Sufi Dancing, Archery, and Cinnabar Red

Welcome to our newsletter, dear reader,

Our first monthly selection is “Dancing the Islamic Way: Two Famous Sufi Masters”, an article presenting translations of two medieval treatises on the inspired dances of some Turkish and Central Asian Sufi brotherhoods.

To dance requires space, which makes the action a means for sanctifying locations. All the places Shaykh Safi is said to have inhabited, from temporary abodes to the site of his grave, were made sacred from what descended on him from God during his dance. Since all these venues acted as places of pilgrimage for his followers, his dance was a perpetual source of blessing during his life and after.

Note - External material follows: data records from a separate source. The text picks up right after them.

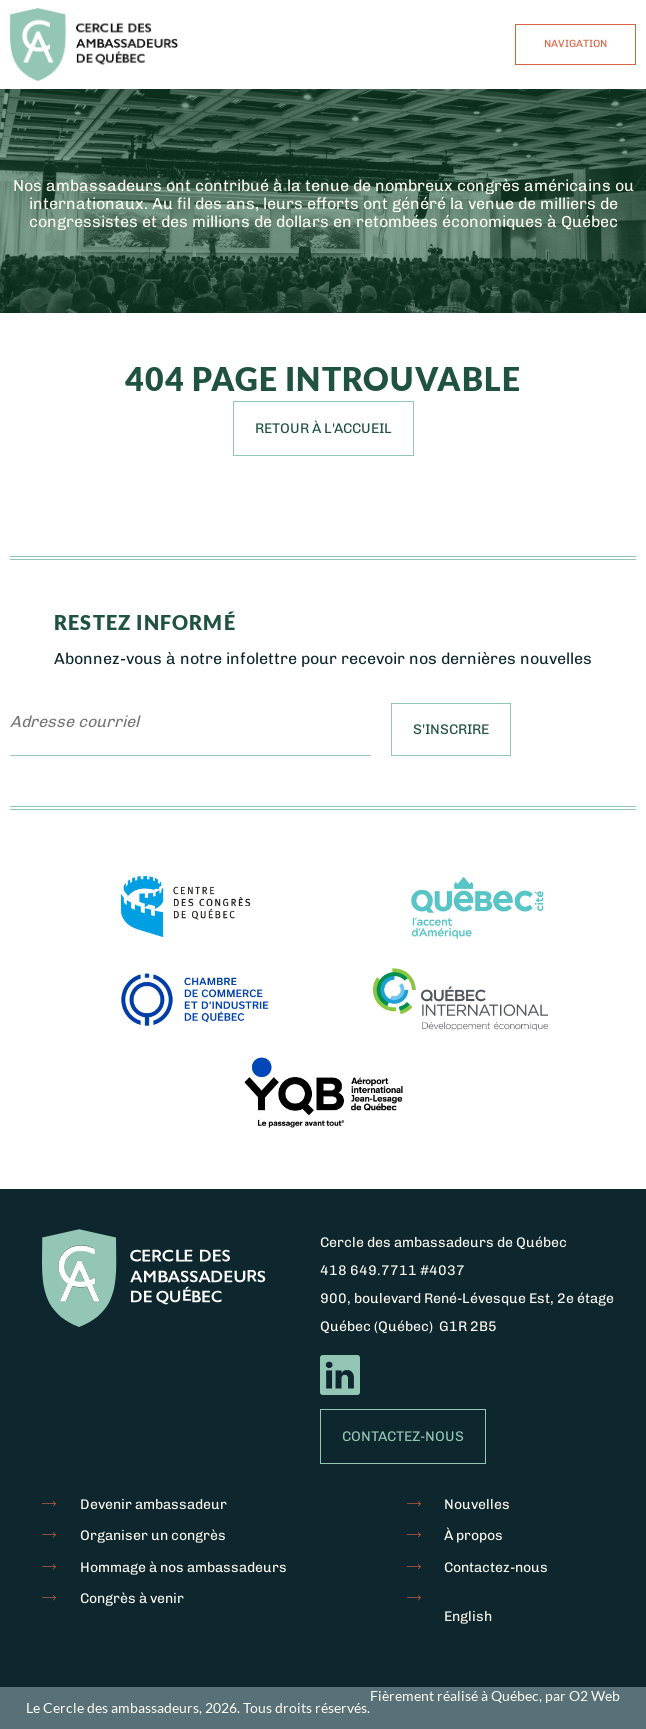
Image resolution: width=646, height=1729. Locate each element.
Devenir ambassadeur (153, 1504)
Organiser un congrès (153, 1535)
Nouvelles (477, 1504)
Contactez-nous (403, 1436)
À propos (473, 1535)
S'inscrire (451, 729)
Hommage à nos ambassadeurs (183, 1567)
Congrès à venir (132, 1598)
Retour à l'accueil (323, 428)
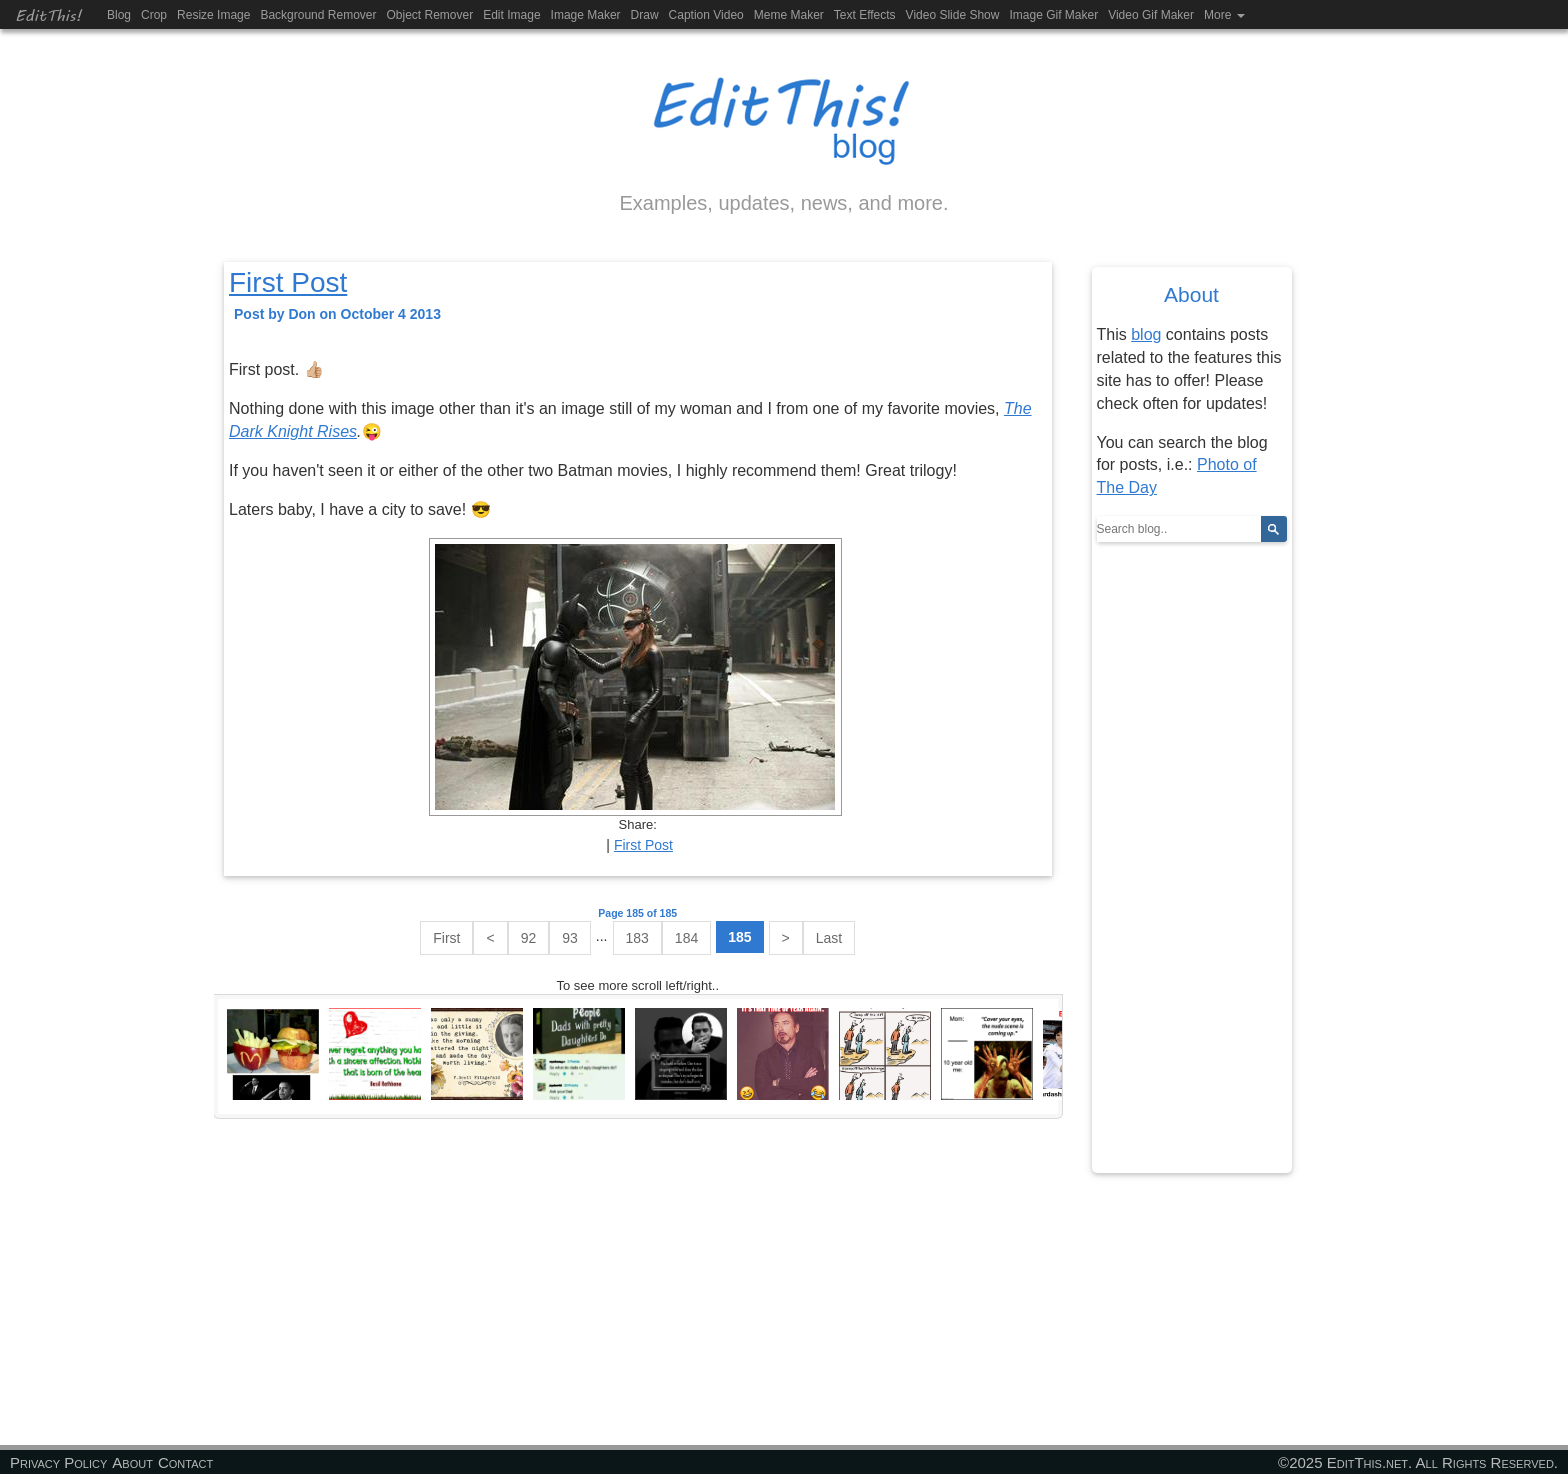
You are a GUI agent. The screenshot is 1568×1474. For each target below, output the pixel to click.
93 (570, 938)
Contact (185, 1462)
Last (829, 938)
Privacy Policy (58, 1462)
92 (529, 938)
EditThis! (48, 14)
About (132, 1462)
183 (637, 938)
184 (686, 938)
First (446, 938)
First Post (288, 282)
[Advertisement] (638, 1282)
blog (1146, 334)
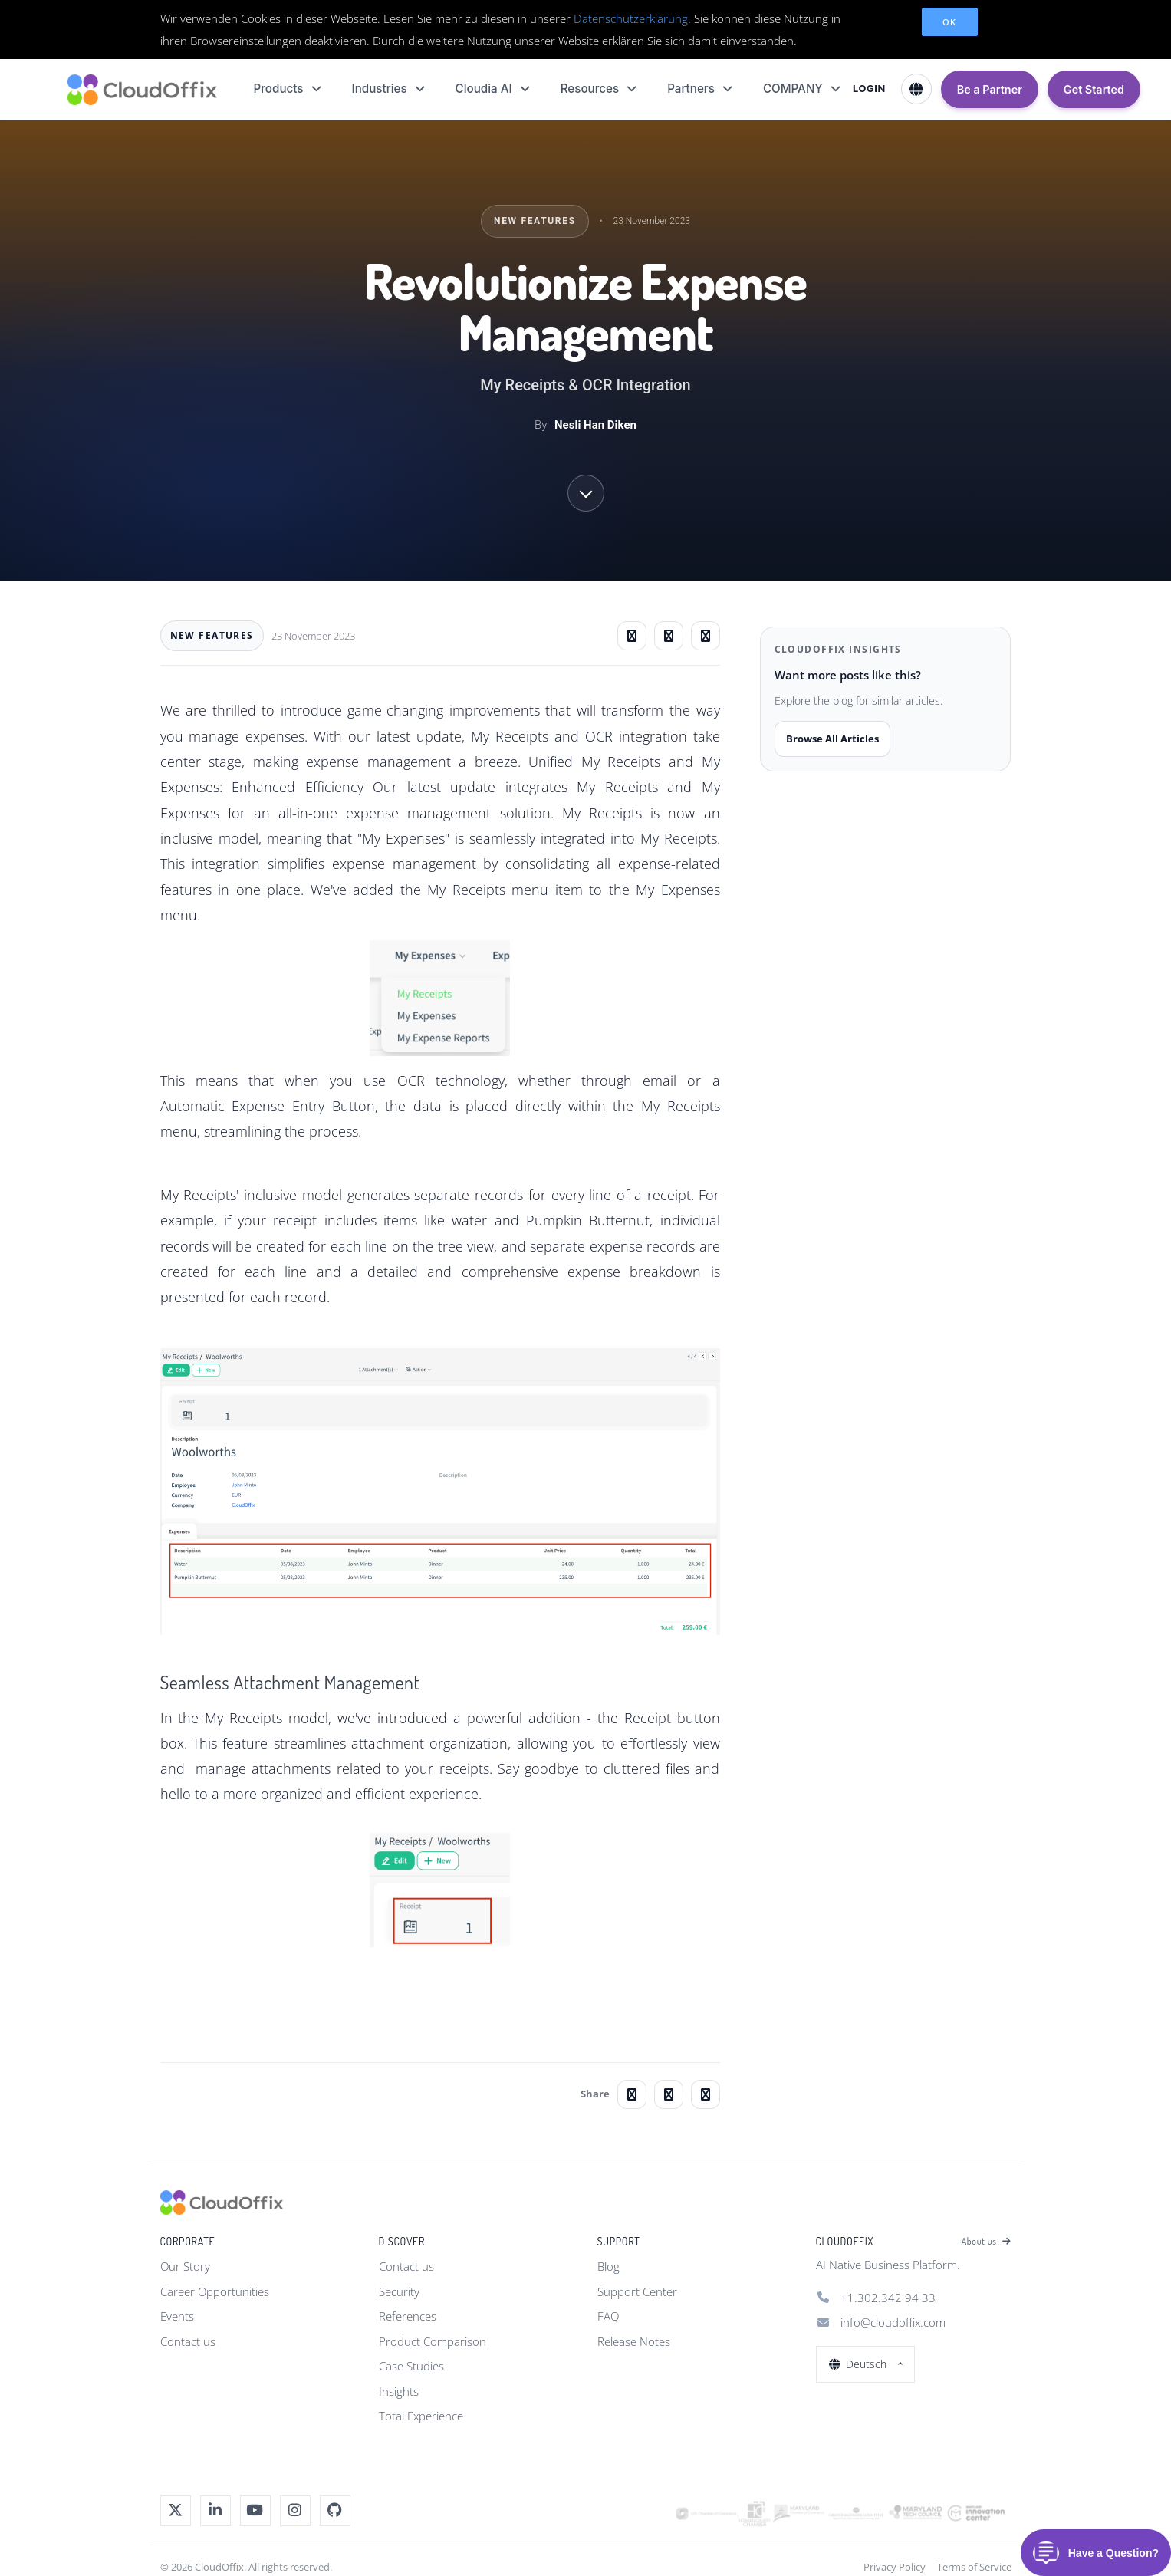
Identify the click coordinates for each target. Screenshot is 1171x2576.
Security (399, 2291)
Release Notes (633, 2341)
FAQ (608, 2316)
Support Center (637, 2291)
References (407, 2316)
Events (177, 2316)
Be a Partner (989, 89)
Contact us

In a similar vein, throughout the centuries, the establishment of Mevlevi hospices around the world has required creating spaces to dance.

• Next we present “The Symbolism of Archery”, by Ananda K. Coomaraswamy, explaining in full depth the symbolic nature of bow and arrow in different traditions.

The actual release of the arrow, like that of the contemplative, whose passage from dhyana to samadhi, contemplatio to raptus, takes place suddenly indeed, but almost unawares, is spontaneous, and as it were uncaused. If all the preparations have been made correctly, the arrow, like a homing bird, will find its own goal; just as the man who, when he departs from this world “all in act” (krtakrtya, katami karaniyam), having done what there was to be done, need not wonder what will become of him nor where he is going, but will inevitably find the bull’s eye, and passing through that sun door, enter into the empyrean beyond the “murity” of the sky.

cinnabar
Natural cinnabar. Staatliches Museum für Naturkunde, Karlsruhe.

• And we complete our selection with “Mysterious Reds”, an excerpt from Spike Bucklow’s Red: The Art and Science of a Colour, showing us how in the practice of medieval painters cosmology, science, art and spiritual realisation were always in a harmonious interplay, blending in the symbolic and methodical power of alchemical synthesis.

Great power was available to the person who understood the nature of the two principles, mercury and sulphur, and of their role in all transformations – of synthesis and analysis, of gathering and scattering or of marriage and divorce. Such power was harnessed by the smith and underlay the story of Arthur and his sword in the stone. The same power was explored by the alchemist and was evident in their apparent ability to make gold.